- Education: University of California, Berkeley University of Wisconsin-Madison
- Scientific career
- Thesis: An Analysis of the Volume Matching Problem and Related Topics in Smooth Density Estimation (1980)
- Doctoral advisor: Grace Wahba
- Notable students: Jun S. Liu George Tseng

= Wing Hung Wong =

Chinese-American statistician and computational biologist

Wing Hung Wong () is a Chinese-American statistician, computational biologist, and Stanford University professor.

==Biography==
Wong graduated from the University of California, Berkeley in 1976 with a bachelor's degree. At the University of Wisconsin–Madison, he studied under renowned statistician Grace Wahba, and was awarded a PhD in Statistics in 1980. After graduation, he taught at the University of Chicago, served as an assistant professor, associate professor, and professor. In 1994 he joined the Chinese University of Hong Kong Department of Statistics. Since 1997, he taught and led his lab at the University of California, Los Angeles and Harvard University. In 2004, he was appointed Professor at Stanford University, and served as Head of the Department of Statistics at Stanford University in 2009. As of 2020, he is Professor of Statistics and Biomedical Data Science at Stanford.

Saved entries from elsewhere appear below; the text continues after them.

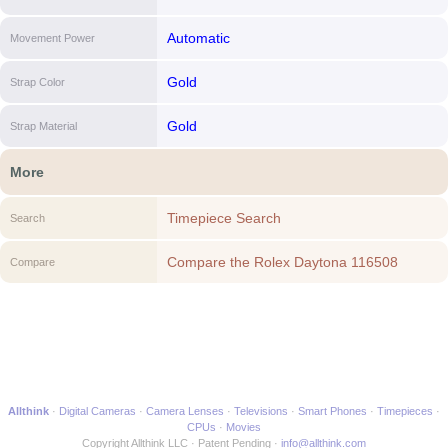
Automatic
Movement Power
Gold
Strap Color
Gold
Strap Material
More
Timepiece Search
Search
Compare the Rolex Daytona 116508
Compare
(Yellow Gold Oyster Bracelet, White Dial,
Black Subdials) to another Timepiece
Allthink
Digital Cameras
Camera Lenses
Televisions
Smart Phones
Timepieces
CPUs
Movies
Copyright Allthink LLC
Patent Pending
info@allthink.com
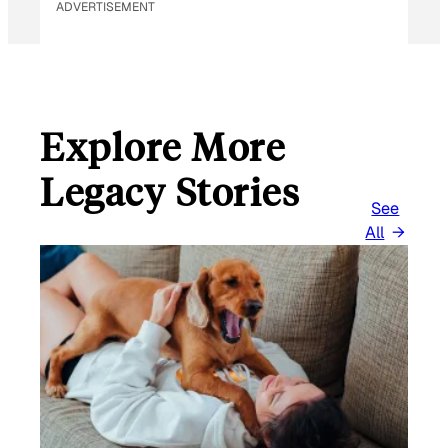
ADVERTISEMENT
Explore More
Legacy Stories
See
All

His students include George Tseng at University of Pittsburgh, Rick Chappell at University of Wisconsin–Madison, and Jun S. Liu at Harvard University.

==Honors and awards==
Wong is a fellow of National Academy of Sciences in the United States and Academia Sinica (2010). He won the highest award in the field of Statistics COPSS Presidents' Award in 1993. In 2021 he was awarded the COPSS Distinguished Achievement Award and Lectureship.

==Selected publications==
- "The Calculation of Posterior Distributions by Data Augmentation". Journal of the American Statistical Association. 82(398): 528-540. 1987.
- "Evolutionary Monte Carlo: Applications to C_{p} Model Sampling and Change Point Problem". Statistica Sinica. 10: 317-342. 2000.